University of Kentucky May Be Part of Woeful Trend of Failing to Hold Doctors Accountable

August 22, 2013

USA Today investigation found a disturbing lack of accountability for doctors nationwide, and Kentucky is likely no exception. The investigation found that state medical boards allow doctors to keep practicing medicine even after findings of serious misconduct. From 2001 to 2011, as many as 6,000 doctors had clinical privileges restricted or were barred from practicing in certain hospitals, but retained unblemished licenses. Of the 800 doctors with the most malpractice actions, fewer than one in five faced license suspension or restriction.

operation-1389104-m.jpgThe University of Kentucky Chandler Medical Center may be among those who should take a closer look. One recent article noted that although the University of Kentucky ranks high on the list of U.S. News and World Report, it has fared badly on other lists related to patient care. Consumer Reports gave Chandler Medical Center just a 47 out of 100 for patient safety, as well as low marks for surgical complications. Likewise, the Leapfrog Group, a hospital safety group, gave Chandler Medical Center a "C" compared to the higher grades it gave other area hospitals, like St. Joseph East.

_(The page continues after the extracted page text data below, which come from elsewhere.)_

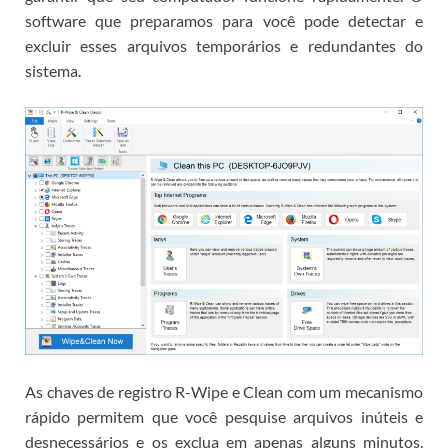
software que preparamos para você pode detectar e
excluir esses arquivos temporários e redundantes do
sistema.
As chaves de registro R-Wipe e Clean com um mecanismo
rápido permitem que você pesquise arquivos inúteis e
desnecessários e os exclua em apenas alguns minutos.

One reason for Chandler Medical Center's failings is its policy of nondisclosure. For instance, it recently filed a lawsuit against a medical reporter who submitted an open records request. If no one on the outside knows how serious its problems are, no one can hold it sufficiently accountable. The situation is such that one family was advised to get treatment at the University of Michigan, due to its policy of full disclosure and thus its superior care. Chandler Medical Center's lack of disclosure may be traced to decisions by the hospital's board of trustees, rather than federal privacy laws or other claims.

There is no telling when or if the board of trustees will make any changes, but some recommended changes include tying administrative bonuses to achieving safety goals, trustees being trained by an outside organization rather than other University of Kentucky employees, and having the person in charge of quality assurance report directly to the board of trustees.

Nondisclosure policies like these are a prime reason that so many people hire a Kentucky medical malpractice attorney and file a malpractice lawsuit. If mistakes are never brought to light, and if the ones who make the mistakes are never removed or otherwise held accountable, medical mistakes will continue to take place. These mistakes can range from supplying the wrong type of medication to removing the wrong limb in an amputation. They may be "mistakes," but they can change the lives of those who receive them.

When people file medical malpractice lawsuits, they make similar arguments to those in other tort lawsuits. The typical argument to succeed is that the medical staff involved had a duty to their patients to meet a certain standard of care; the medical staff breached that duty through certain conduct; as a direct or proximate cause of the breach, there was an injury; and the injury resulted in damage. Those filing medical malpractice lawsuits will usually seek general and special "damages," or a monetary award, to pay for medical bills, pain and suffering, lost wages, and more.